“At its heart, Subduction is all about stories — the stories that constitute personal, family and cultural identity and, perhaps more important here, the stories that people tell, about themselves and to themselves, to make life meaningful and livable.”
“The title of the book refers to the geological phenomenon of one tectonic plate sinking under the influence of another, during which both subsumed and overriding plates are wracked by distortion and disruption. In Young’s novel, the answer to which is which is left beautifully unclear.”
— The Paris Review (staff pick)
“The convergence of Claudia and Peter in Neah Bay is the primary fault line of Subduction, the brilliant debut novel from Seattle writer, educator and investigative journalist Kristen Millares Young. But the ripple effects are many, and the book accomplishes something that only the best literature can: It asks the reader to wonder, and to reflect, and to ask crucial questions about society and identity.
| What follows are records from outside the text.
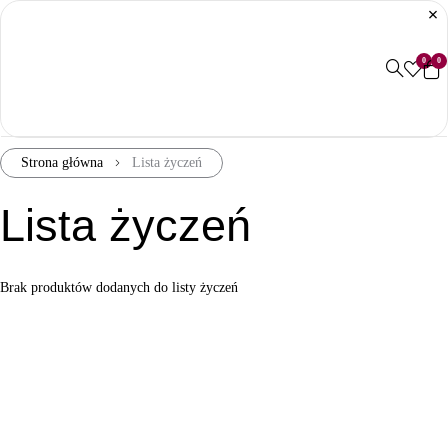
0
0
Strona główna
Lista życzeń
Lista życzeń
Brak produktów dodanych do listy życzeń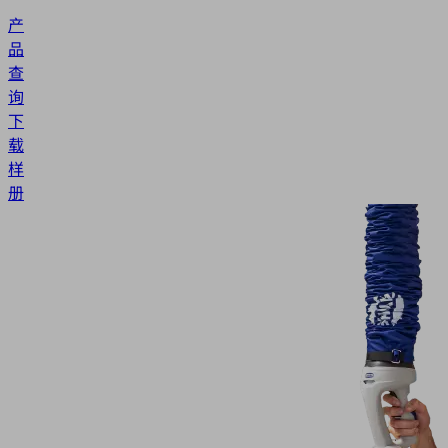
产
品
查
询
下
载
样
册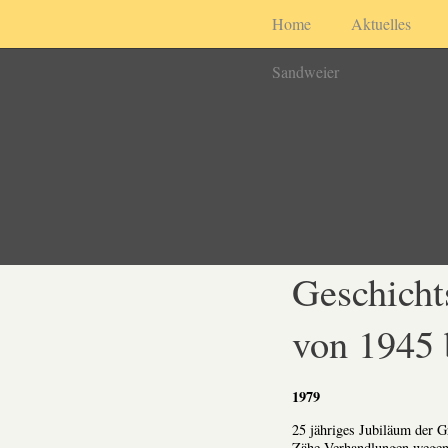
Home
Aktuelles
Sandweier
Geschicht
von 1945 
1979
25 jähriges Jubiläum der 
Zähe Verhandlungen wegen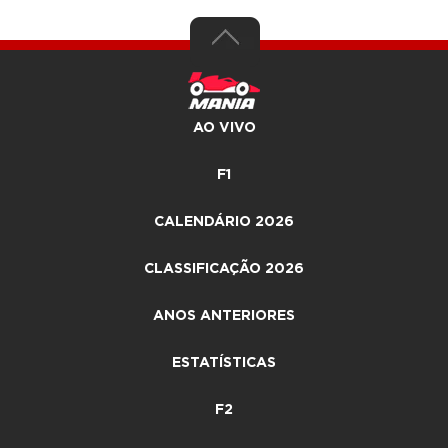
AO VIVO
F1
CALENDÁRIO 2026
CLASSIFICAÇÃO 2026
ANOS ANTERIORES
ESTATÍSTICAS
F2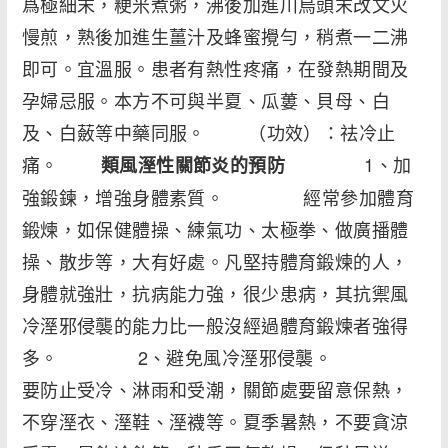
爲極細末，粳米煮粥，沸後加進川烏頭末改文火
慢煎，熟後加進生薑汁及蜂蜜攪勻，稍煮一二沸
即可。宜溫服。患者有熱性疼痛，在發熱期間及
孕婦忌服。本方不可與半夏、瓜蔞、貝母、白
及、白蘞等中藥同服。 （功效）：祛冷止
痛。
1、加
類風溼性關節炎的預防
強鍛鍊，增強身體素質。 經常參加體育
鍛煉，如保健體操、練氣功、太極拳、做廣播體
操、散步等，大有好處。凡堅持體育鍛煉的人，
身體就強壯，抗病能力強，很少患病，其抗禦風
冷溼邪侵襲的能力比一般沒經過體育鍛煉者強得
多。 2、避免風冷溼邪侵襲。
要防止受冷、淋雨和受潮，關節處要留意保熱，
不穿溼衣、溼鞋、溼襪等。夏季暑熱，不要貪涼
And it does so in a deeply entertaining and moving story.”
“Gorgeously, toughly written, this book dares to be open-ended yet leaves readers with a satisfying sense of how life really unfolds. Cultural clash matters here, but personal differences and desires even more. For any fiction reader looking beyond the obvious.”
— Library Journal, starred review
“In this utterly unique and important first novel, Young examines themes of love, intrusion, loss, community and trust against a backdrop of a Makah reservation in the Pacific Northwest.”
— Ms. Magazine (named SUBDUCTION a top 2020 Feminist Book)
“Subduction is a gritty novel in which floundering people find hope and understanding where they least expect it.”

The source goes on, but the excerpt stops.